Whoop! 1. Add back in the 10 total inserts so the checks based on these pass 2. Need the `parseTime=true` otherwise get: writer_test.go:182: Error on test query: sql: Scan error on column index 2, name "coltimestamp": unsupported Scan, storing driver.Value type []uint8 into type *time.Time

I.e. don't know how it will work with other adaptors.

atomicules · 2022-04-21T16:27:04Z

Bah. gofmted everything, but still need to make some linting changes it seems.

Hopefully fix. I am having issues running the linter locally.

Or hopefully as can't lint locally.

This is just a hack to work around the linter, but I geniunely don't see the benefit in what the linter is saying.

atomicules · 2022-04-21T20:32:23Z

🎉 Checks passing.

Added TODOs where I've missed error handling and we could probably do with fixing that. At some point.
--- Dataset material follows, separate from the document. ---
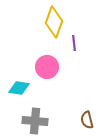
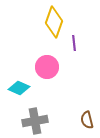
cyan diamond: rotated 15 degrees clockwise
gray cross: rotated 15 degrees counterclockwise
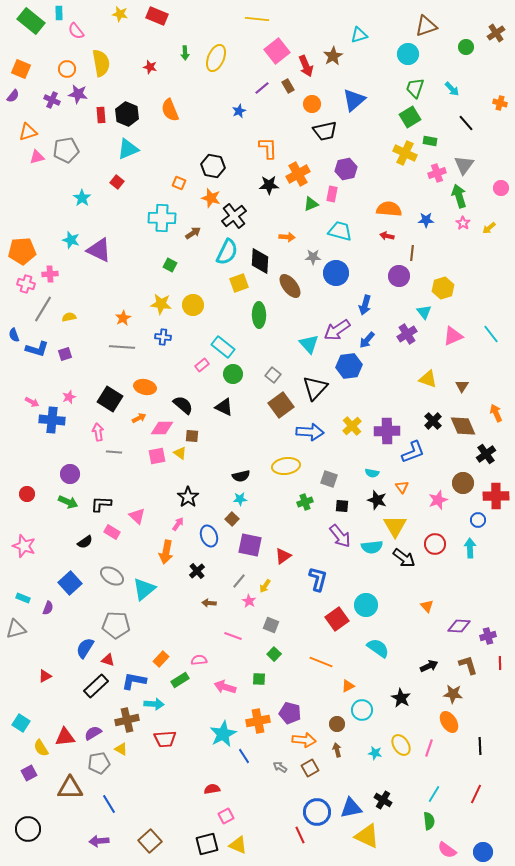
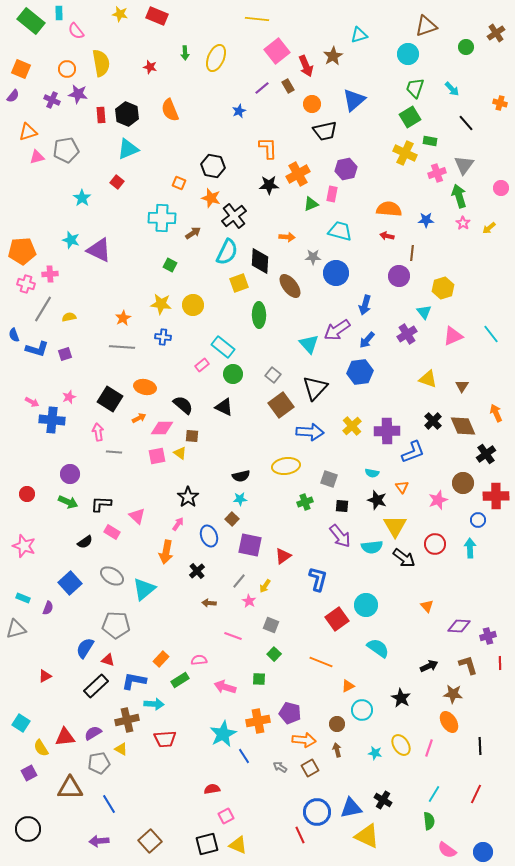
blue hexagon at (349, 366): moved 11 px right, 6 px down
atomicules · 2022-04-23T14:18:31Z

Checks are now failing. Github actions have switched from focal to jammy and weirdly that caused a failure. Fix here: #516

The upstream PR was merged in, until a new release of that is cut reference by commit ID. Needs slight change to the use of `SetCustomTLSConfig` as part of the PR review required a change to that function to return an error.

adaptor/mysql/reader.go

MySQL doesn't support Json arrays. Well, at least not in the same way as Postgresql. This was copied over from Postgresql (see reference below). However... realised I _do_ need to add Json support as I'd skipped it initially as was developing against 5.6 which doesn't have Json support. References: #315

I don't really care about handling/checking errors in the test files, because the tests will fail if it goes wrong. That's my reasoning anyway.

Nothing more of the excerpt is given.